The recent Coast Guard Deepwater problems that resulted in a number of cutters being placed out of service left the service's force level a number of vessels short. The short-legged Ospreys could fit in both the local cutter and minesweeping roles, thereby bolstering the Coast Guard's force.
Despite the Ospreys' tendency to break down (due to Navy tinkering on their Isotta-Fraschini engines, many believe), they are still a bird in hand. If the Coast Guard agrees to develop mines weeping pods, as in the littoral combat ships and larger, new-construction vessels, the Ospreys can continue working in the meantime.
The advantages of assigning mine warfare vessels are limited only by our creativity. The downside of not having them could be economic chaos and physical danger. It is a matter of preference: would we rather react to a threat or a catastrophe?
Reality Check
Before 9/11, most believed that an airliner attack was unrealistic. But on that fateful day, United Flight 175 passed directly over my Staten Island home on its way to impact the south tower of the World Trade Center. The reality of that day was an airliner operated by a jihadist unqualified to land it, flying within 1,000 feet of my home and my 12-year-old daughter. Unrealistic numbers of my neighbors died that day, and others continue to suffer and die of various respiratory ailments caused from the dust and debris of that day.
When I enlisted in the Navy in 1963, I took an oath. Technically it expired when I retired in 1995. Spiritually it never will. "Never again" means more to me than I can explain here.
1. Jane's Fighting Ships, 2006-2007, Commodore Stephen Saunders, RN, ed., Coulsdon, Surrey, UK: Jane's Information Group, 2006, p. 354.
2. Admiral Paul Ryan, "LCS Will Transform Mine Warfare," Proceedings 130 (December 2004), p. 37.
3. Daniel Goure, "Sea-Mine Threat Can No Longer Be Ignored," National Defense magazine, August 2002.
4. Sea Power 50, no. 1 (January 2007), pps. 36-37, 64; Sea Classics magazine 40, no. 8 (August 2007), Intel file section, p. 7.
5. This article has grown from my queries to and responses from the Navy, over several years, via Congressman Fossella's Office (R-NY). RADM J. N. Christenson, Commander, Naval Mine and Anti-Submarine Warfare Command, Corpus Christi wrote in part: "We have developed plans that take advantage of all available mine countermeasure resources, including: surface mine countermeasures, air mine countermeasures, divers and unmanned underwater vehicles" (letter dated 11 June 2007).

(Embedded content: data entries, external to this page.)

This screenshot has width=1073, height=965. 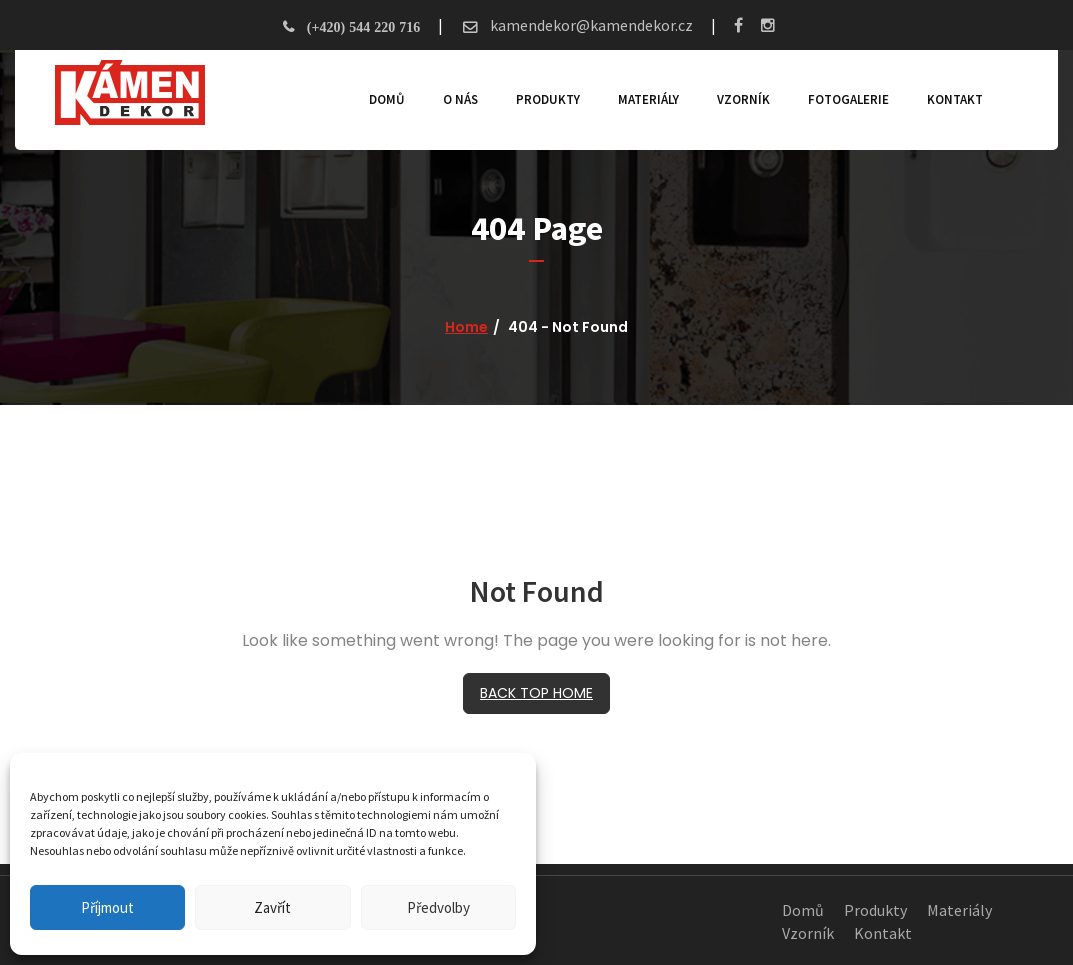 I want to click on Příjmout, so click(x=107, y=907). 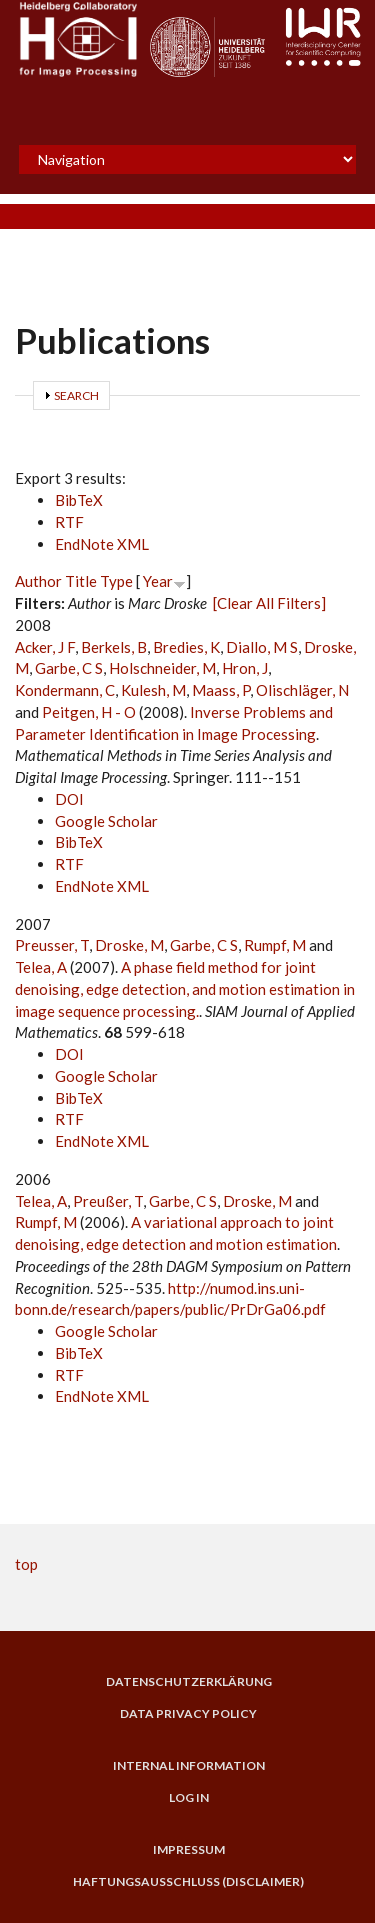  Describe the element at coordinates (116, 581) in the screenshot. I see `Type` at that location.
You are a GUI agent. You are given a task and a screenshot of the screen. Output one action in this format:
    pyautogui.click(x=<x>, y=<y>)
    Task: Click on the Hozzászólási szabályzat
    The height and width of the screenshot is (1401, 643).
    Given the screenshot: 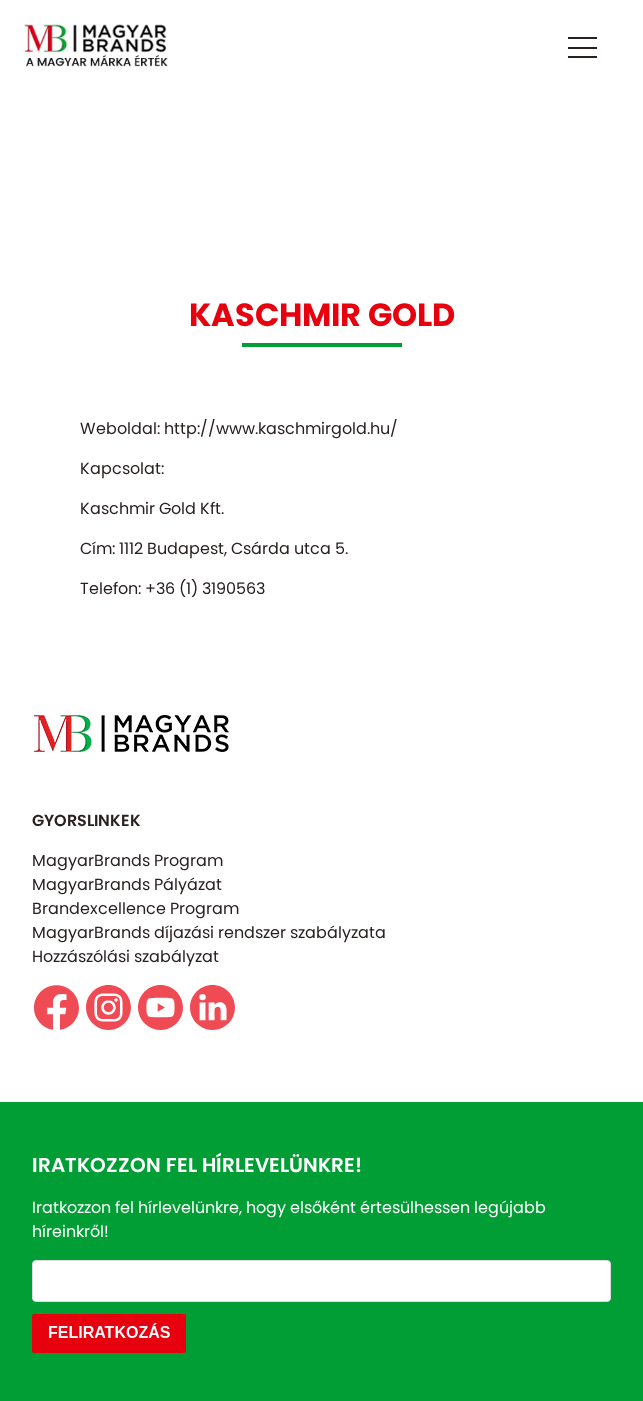 What is the action you would take?
    pyautogui.click(x=125, y=956)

But Dr. Scott C. Truver, in his white paper "Mines and Underwater IEDs in U.S. Ports and Waterways: The Threat is Real" (23 May 2007), says: "Although the AMCM helicopter squadrons, EOD MCM mobile units, and NSCT-ONE can be airlifted anywhere in the world within 72 hours or so, assuming overtaxed U.S. strategic airlift assets are available, and the helos can self-deploy within the United States, the surface MCM vessels have top speeds of some 10-12 knots, making quick response in most scenarios problematic" (p. 8). Paper received via email, 25 May 2007. 6. Truver, "Mines and Underwater IEDs in U.S. Ports and Waterways," p. 10.
Arthur Cappabianca served in the U.S. Navy from 1963 to 1969 as a sonar technician, aboard the USS Warrington (DD-843), Yosemite (AD-19), Lorikeet (MSCO-49), and Meadowlark (MSC-196). He returned to the Naval Reserve in 1980 as an intelligence specialist, rising to the rank of Chief before retiring in 1995. Cappabianca was a member of the New York City Police Department for 26 years, serving in various capacities and retiring as a sergeant and investigator in 1993. Currently he is the managing member of MARSEC LLC, a port-security consulting firm.